Dynamic Programming Longest Common Subsequence

Longest Common Subsequence

Welcome to the 4th article on Dynamic Programming. You can refer to the first article (introduction) here. I will be using the shortcut LCS to refer to longest common sub-sequence. Let us get started.

Introduction

One of the applications of "Longest Common Subsequence" problem is comparing DNA strings to see how similar they are. Given two DNA strings we need to find a third string in which the bases (symbols) appear in both original strings in the same order but not necessarily consecutively. The following schematic diagram shows two strings and the longest common sub sequence string.

Longest Common Subsequence

Problem definition

  1. Given the first sequence which contains (m) symbols X = (x1, x2, x3, ..., xm)
  2. Given the second sequence which contains (n) symbols Y = (y1, y2, y3, ..., yn)
  3. Find the longest common sequence (Z) between (X) and (Y) call it Z = (z1, z2, z3, ..., zk)

Solution

One can think of a brute force solution to this problem but it is not going to be an efficient solution. For example there are (2^m) possible sub sequences in (X) so trying all possible sub sequences in both strings then taking the longest common sequence is not going to be a good approach.

Dynamic Programming on the other hand can be used to find an efficient solution for the LCS problem. Let us first agree on some notation before we proceed in the solution.

  1. (xi) means symbol at position (i) in the sequence (X) for example (x1) is the first symbol in (X) and (xm) is the last symbol in (X) assuming (X) contains (m) symbols.
  2. (Xi) means the sub sequence (in X) of all symbols starting at (x1) ending at (xi).
  3. Points (1) and (2) above apply also to the second sequence (Y) and the LCS sequence (Z).

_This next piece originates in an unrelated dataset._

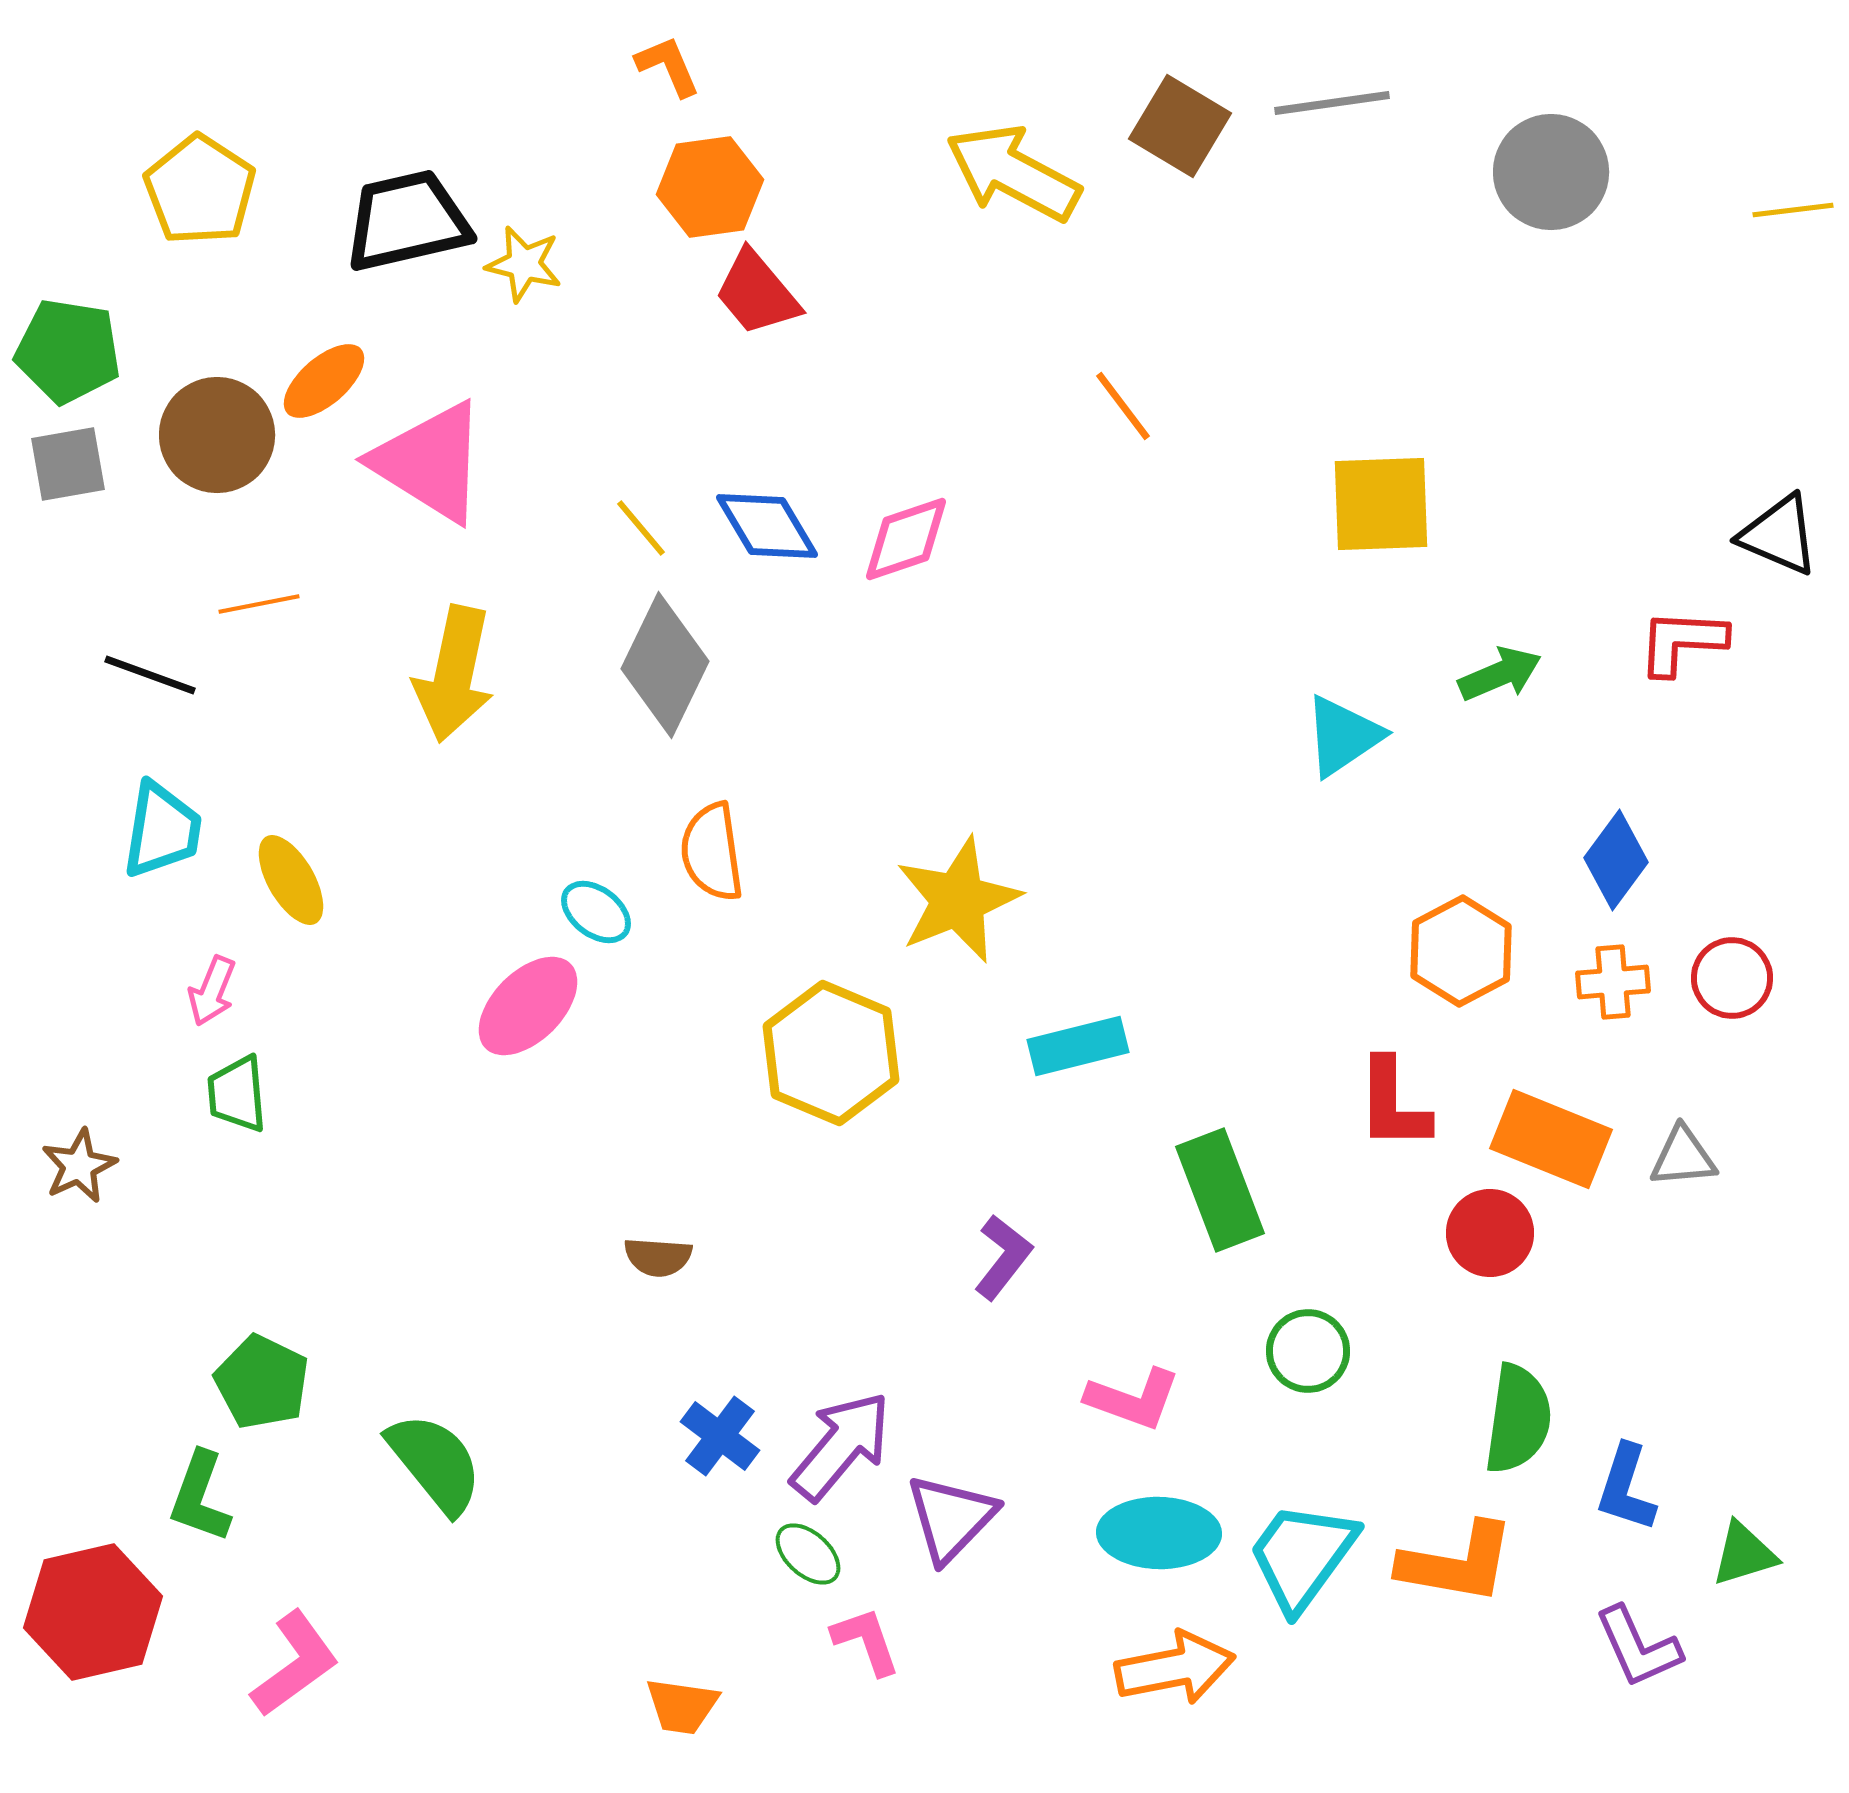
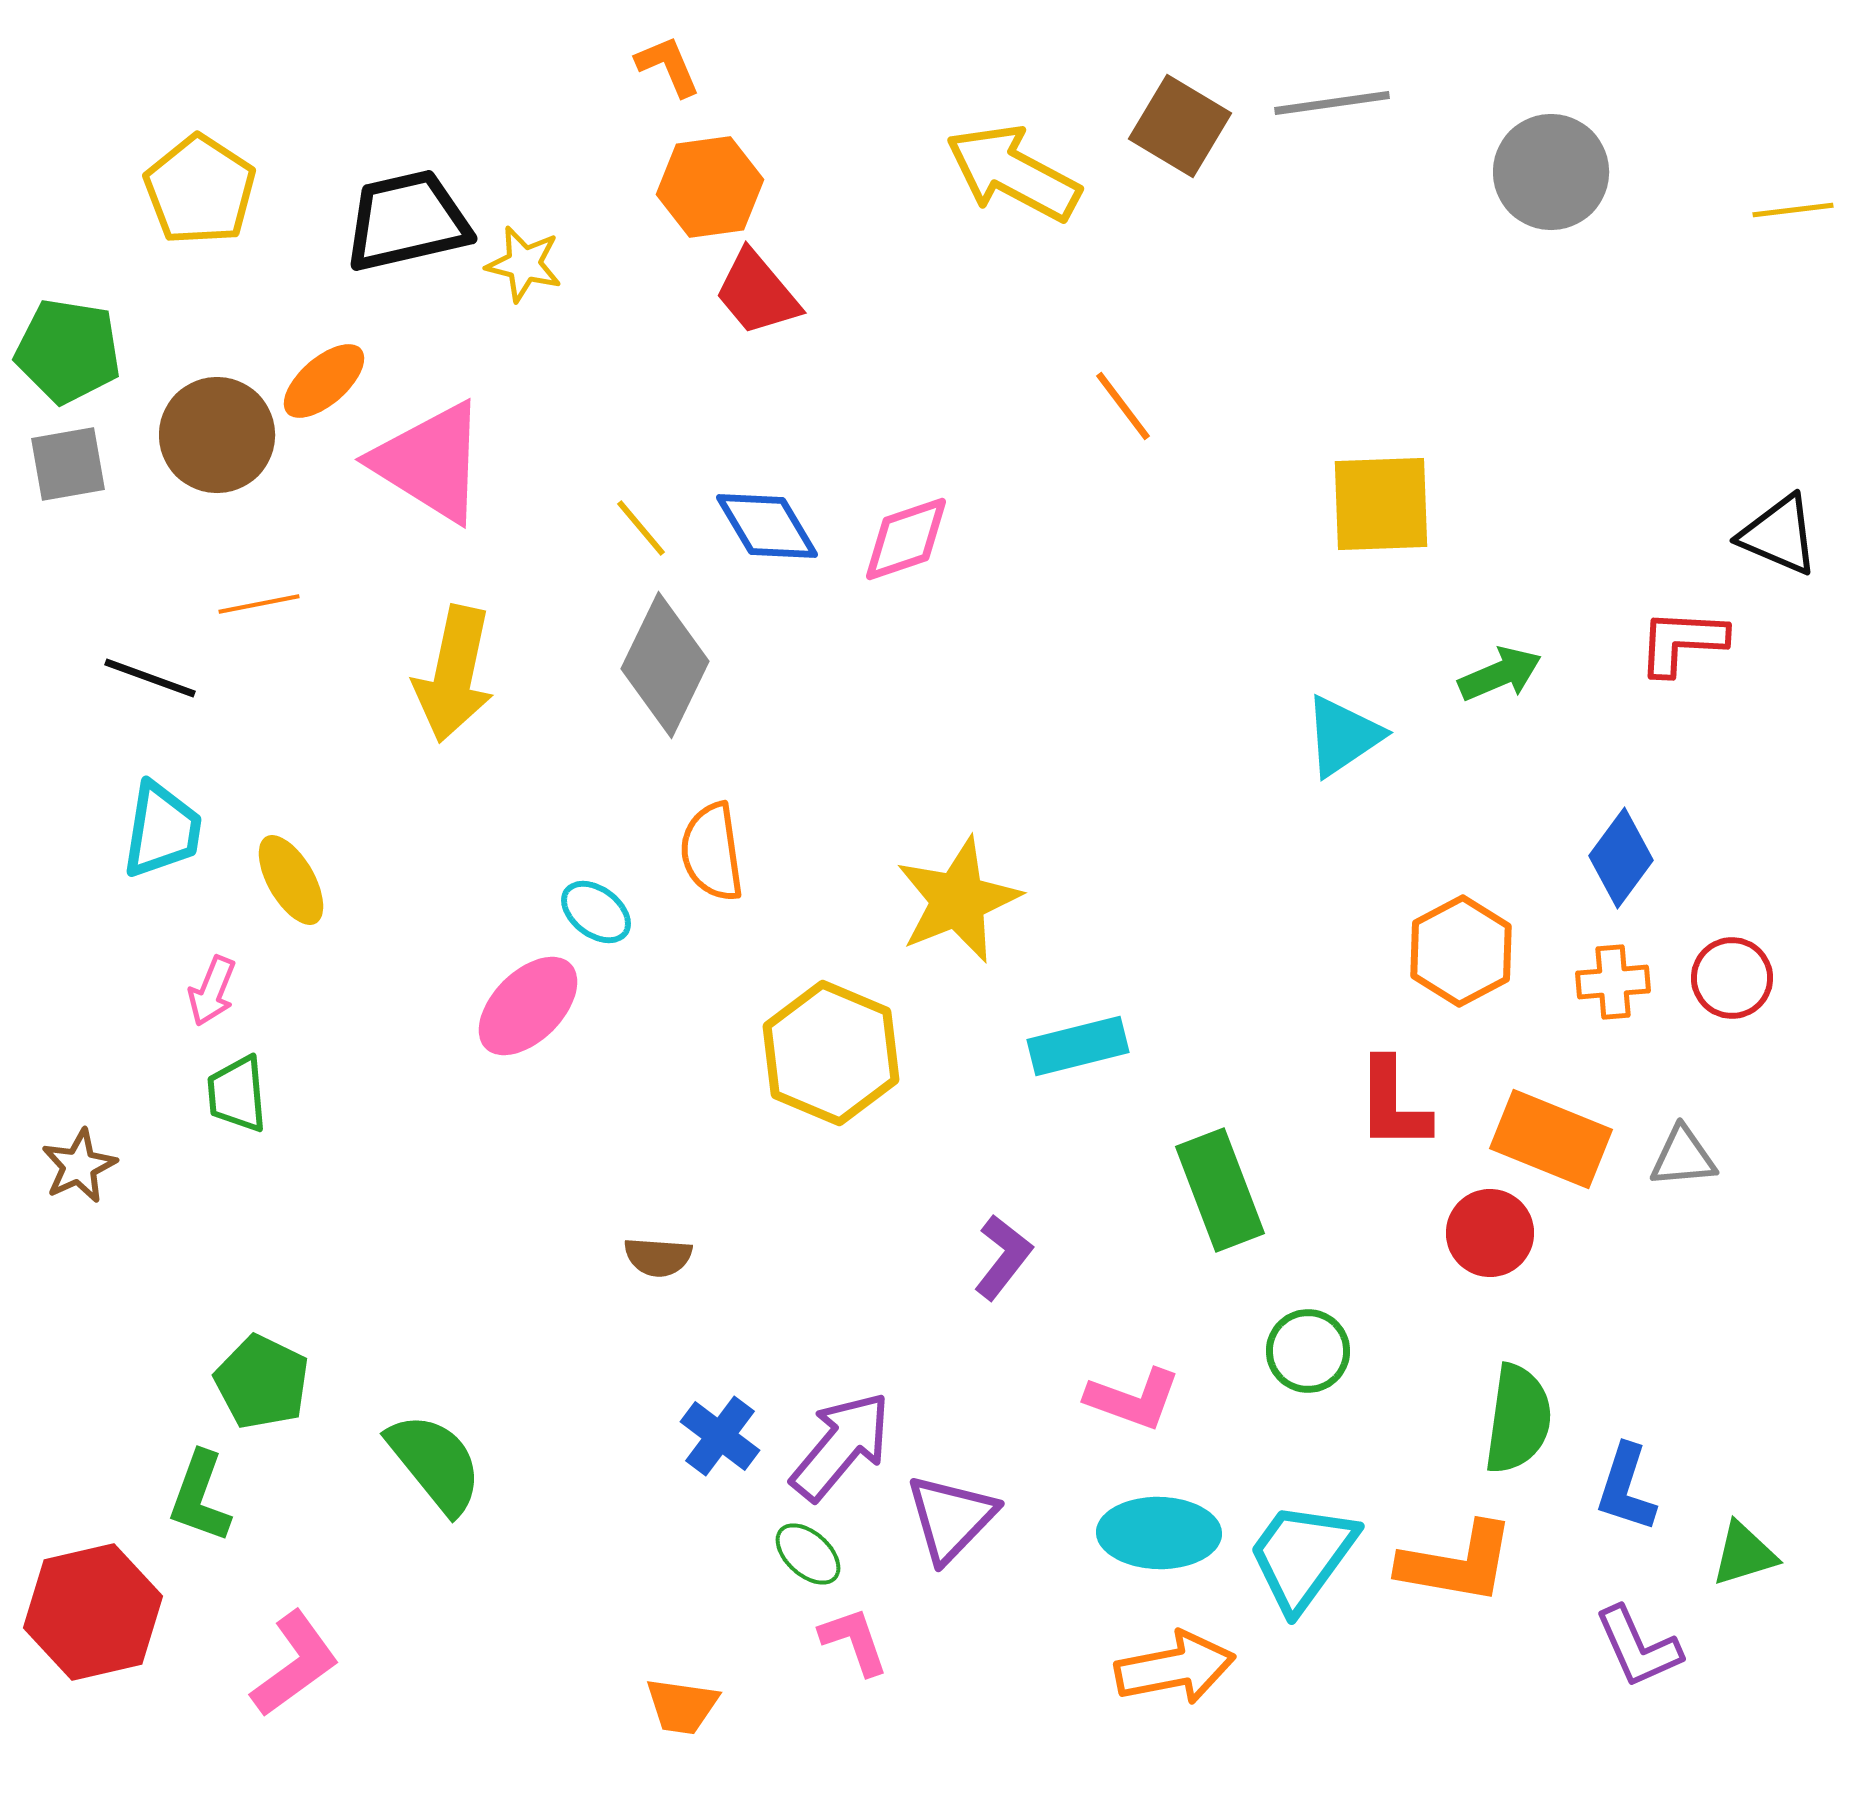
black line at (150, 675): moved 3 px down
blue diamond at (1616, 860): moved 5 px right, 2 px up
pink L-shape at (866, 1641): moved 12 px left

Now consider the following cases:

  1. if (xm == yn) then (zk = xm = yn) and Z(k-1) is an LCS of X(m-1) and Y(n-1). This means if the last symbol in both sequences is the same then it (last symbol) is going to be the last symbol in the common sequence between the two sequences.  It also means the string resulting from removing this symbol from the LCS is also another LCS for both strings after removing the last symbol from each one of them.
  2. if (xm != yn) and (zk != xm) implies (Z) is an LCS of X(m-1) and (Y). This means if the last symbol (xm) in (X) is different from the last symbol (yn) in (Y) and at the same time it (xm) is different from the last symbol (zk) in the LCS then this implies that the LCS (Z) is common to (Y) and (X) removing the last symbol (xm) from (X).
  3. Similarly if (xm != yn) and (zk != yn) implies (Z) is an LCS of (X) and Y(n-1). This means if the last symbol (yn) in (Y) is different from the last symbol (xm) in (X) and at the same time it (yn) is different from the last symbol (zk) in the LCS then this implies that the LCS (Z) is common to (X) and (Y) removing the last symbol (yn) from (Y).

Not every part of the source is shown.